■ **INSTRUCTIONS TO FOLLOW**:
Your copy starts at the line containing "Hàng loạt trẻ em ven sông Hồng viết tâm thư" and ends at the last line below. Copy exactly, without pictures.

(Dataset items)
* * * * * * *
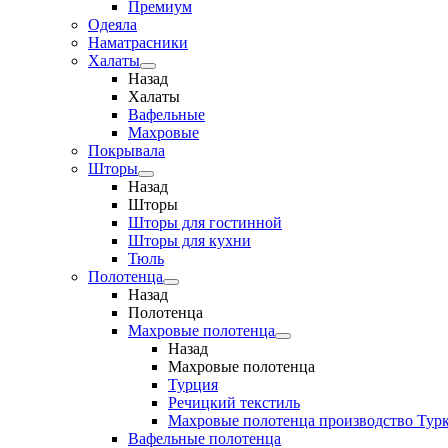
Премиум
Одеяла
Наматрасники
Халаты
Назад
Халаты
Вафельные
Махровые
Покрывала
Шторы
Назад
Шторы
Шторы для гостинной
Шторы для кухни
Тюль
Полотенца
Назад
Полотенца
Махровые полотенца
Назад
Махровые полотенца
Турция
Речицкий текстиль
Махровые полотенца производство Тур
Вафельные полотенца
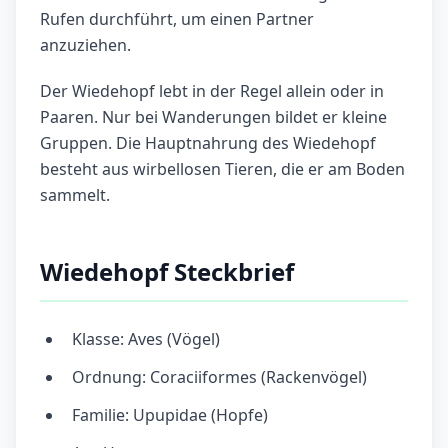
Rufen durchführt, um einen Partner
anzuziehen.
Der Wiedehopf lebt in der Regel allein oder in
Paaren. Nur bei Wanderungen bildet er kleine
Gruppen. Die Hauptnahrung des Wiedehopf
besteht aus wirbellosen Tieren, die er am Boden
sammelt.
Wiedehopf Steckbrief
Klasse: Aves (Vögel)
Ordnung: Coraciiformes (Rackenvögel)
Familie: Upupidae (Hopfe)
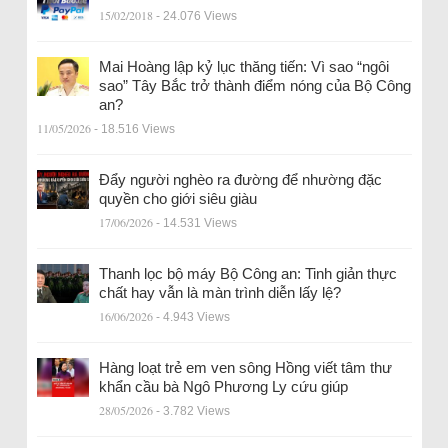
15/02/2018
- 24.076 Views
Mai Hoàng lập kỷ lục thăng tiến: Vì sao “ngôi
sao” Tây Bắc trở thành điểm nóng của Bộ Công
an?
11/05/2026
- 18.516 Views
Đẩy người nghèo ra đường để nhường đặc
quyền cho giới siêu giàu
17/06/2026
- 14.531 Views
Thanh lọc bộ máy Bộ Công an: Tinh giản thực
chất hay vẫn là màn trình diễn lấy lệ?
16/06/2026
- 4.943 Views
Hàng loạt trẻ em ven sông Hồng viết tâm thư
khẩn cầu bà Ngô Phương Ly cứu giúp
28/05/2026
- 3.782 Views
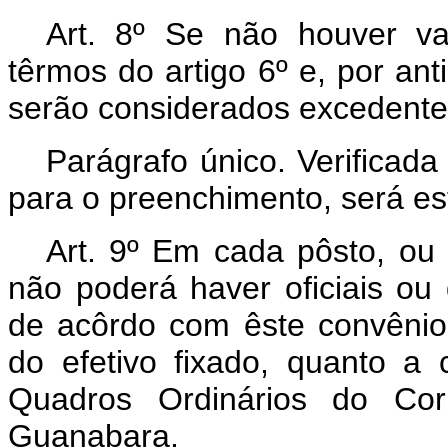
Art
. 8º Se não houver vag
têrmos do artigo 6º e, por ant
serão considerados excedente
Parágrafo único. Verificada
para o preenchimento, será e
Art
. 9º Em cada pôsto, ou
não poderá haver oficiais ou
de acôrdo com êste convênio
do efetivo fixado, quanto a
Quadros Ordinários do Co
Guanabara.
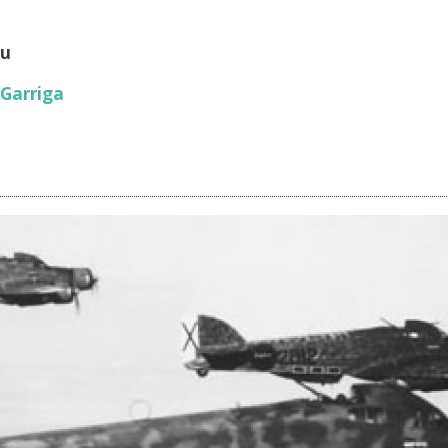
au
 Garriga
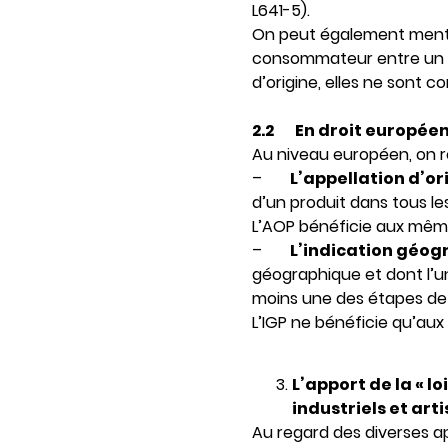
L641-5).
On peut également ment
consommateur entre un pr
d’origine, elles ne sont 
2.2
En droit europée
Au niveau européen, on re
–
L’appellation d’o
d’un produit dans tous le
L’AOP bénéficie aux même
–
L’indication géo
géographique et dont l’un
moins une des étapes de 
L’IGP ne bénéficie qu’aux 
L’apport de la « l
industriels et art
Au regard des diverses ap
* * * * * * *
■ **ANSWER BOX**:
Hàng loạt trẻ em ven sông Hồng viết tâm thư
khẩn cầu bà Ngô Phương Ly cứu giúp
28/05/2026
- 3.782 Views
Art
. 8º Se não houver vag
têrmos do artigo 6º e, por ant
serão considerados excedente
Parágrafo único. Verificada
para o preenchimento, será e
Art
. 9º Em cada pôsto, ou
não poderá haver oficiais ou
de acôrdo com êste convênio
do efetivo fixado, quanto a
Quadros Ordinários do Co
Guanabara.
au
 Garriga
L641-5).
On peut également ment
consommateur entre un pr
d’origine, elles ne sont 
2.2
En droit europée
Au niveau européen, on re
–
L’appellation d’o
d’un produit dans tous le
L’AOP bénéficie aux même
–
L’indication géo
géographique et dont l’un
moins une des étapes de 
L’IGP ne bénéficie qu’aux 
L’apport de la « l
industriels et art
Au regard des diverses ap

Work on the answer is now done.